PLAINS ALL AMERICAN PIPELINE LP - (PAA)
10-K Filing Date: February 29, 2024
Item 1C. Cybersecurity
Description of Cybersecurity Risk Management and Strategy
To assess, identify and manage material cybersecurity risks, we have endeavored to implement policies, standards and technical controls with the aim of protecting our information and operations systems (collectively, “IT systems”). These standards are guided, in part, by the relevant National Institute of Standards and Technology and American Petroleum Institute frameworks. We use various internal and third-party tools, security measures and technologies to aid in seeking to protect our network perimeter and internal systems from unauthorized access, intrusion or disruption. Regular assessments are conducted across our systems, networks and data infrastructure to identify potential cybersecurity threats and vulnerabilities. In addition, a monitoring and detection system has been implemented to help identify cybersecurity threats and incidents. Our cybersecurity program also focuses on providing training and awareness to our employees and contractors on cybersecurity best practices.
We engage assessors, consultants, auditors and other third parties in connection with the above processes. We recognize that third-party service providers may introduce cybersecurity risks. In an effort to mitigate these risks, we have established a process to assess and oversee the cybersecurity practices of our vendors. Before engaging with third-party service providers, we conduct due diligence to evaluate their cybersecurity capabilities and potential vulnerabilities. Additionally, we endeavor to include cybersecurity requirements in our contracts with these providers, including adherence to specific security practices and protocols.
The above cybersecurity risk management processes are integrated into our overall risk management program. Cybersecurity threats are understood to be dynamic and to intersect with various other enterprise risks. As such, cybersecurity is considered an integral component of our enterprise-wide risk management approach. As of the date of this Report, we are not aware of any previous cybersecurity threats that have materially affected or are reasonably likely to materially affect the Partnership.

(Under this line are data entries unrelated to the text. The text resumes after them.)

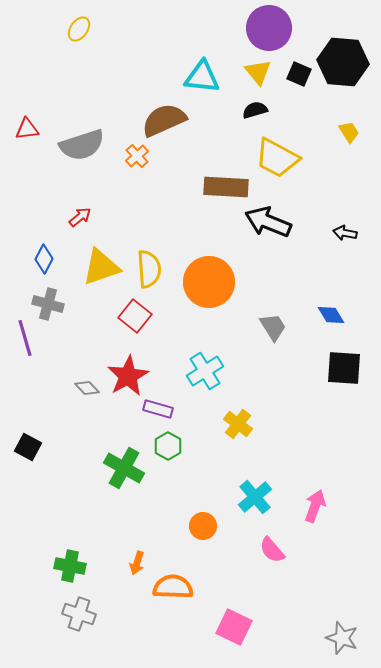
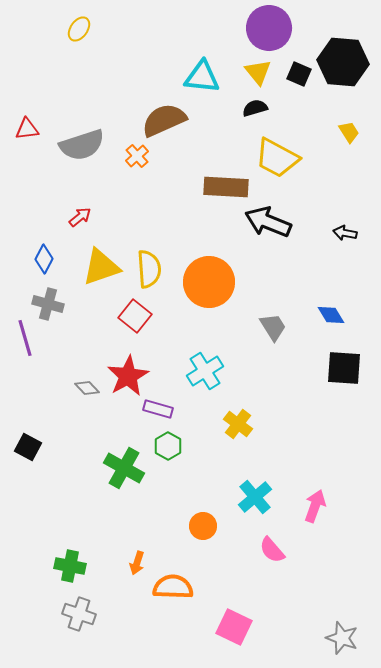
black semicircle at (255, 110): moved 2 px up
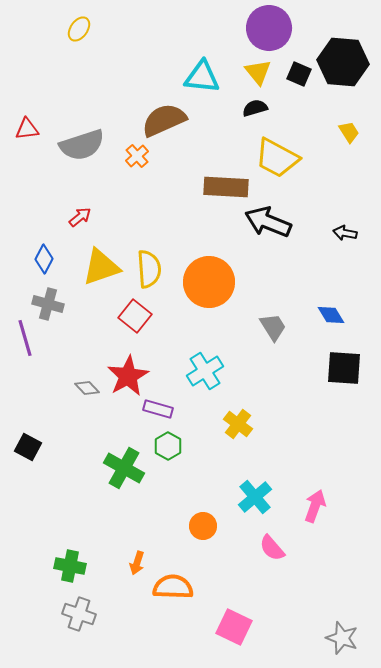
pink semicircle at (272, 550): moved 2 px up
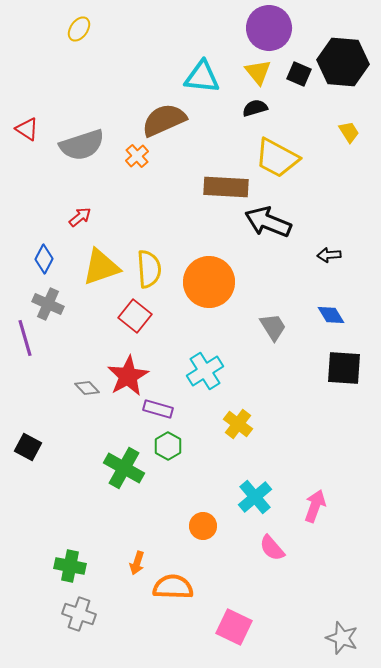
red triangle at (27, 129): rotated 40 degrees clockwise
black arrow at (345, 233): moved 16 px left, 22 px down; rotated 15 degrees counterclockwise
gray cross at (48, 304): rotated 8 degrees clockwise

Despite the implementation of our cybersecurity programs, our security measures cannot guarantee that a significant cyberattack will not occur. A successful attack on our IT systems or those of our vendors could have significant consequences to the business. While we devote resources to our security measures to protect our systems and information, these measures cannot provide absolute security. See “Item 1A. Risk Factors” for additional information about the risks to our business associated with a breach or compromise to our IT systems.
Cybersecurity Program Governance
Our cybersecurity program is led by our Vice President of Information Security, North America, who reports directly to our CFO and oversees the dedicated team responsible for executing our cybersecurity strategy, including the primary assessment and management of cybersecurity risks. Our cybersecurity leadership team also includes our Senior Director, Technology, Infrastructure & Cyber Defense and our Senior Director, Security & Strategy. The Board receives quarterly updates on material security incidents, detection, monitoring, security culture scores, and other key initiatives and notable events from our cybersecurity leadership team.
To facilitate effective management, our cybersecurity leadership team holds regular discussions with our dedicated cybersecurity team on cybersecurity risks, threat intelligence, incident trends, security audits, and the effectiveness of our training and testing. Our cybersecurity leadership team convenes regularly to review and monitor programs designed to prevent and detect cybersecurity threats and mitigate and remediate cybersecurity incidents. Our cybersecurity leadership team also receives comprehensive reports on security incidents, threat intelligence, and vulnerability assessments from our cybersecurity team.
65
Our cybersecurity leadership team is made up of highly experienced professionals with an extensive background in information security, risk management, and incident response. This background includes more than 50 years of collective experience in infrastructure, cybersecurity and telecommunications. In addition to having the requisite training, knowledge, skills and abilities required for their respective positions, the cybersecurity leadership team collectively holds various relevant U.S. and Canadian information security certifications. The cybersecurity leadership team is supported by a dedicated team of skilled cybersecurity professionals, each bringing diverse expertise in areas such as network security, data protection, and threat intelligence.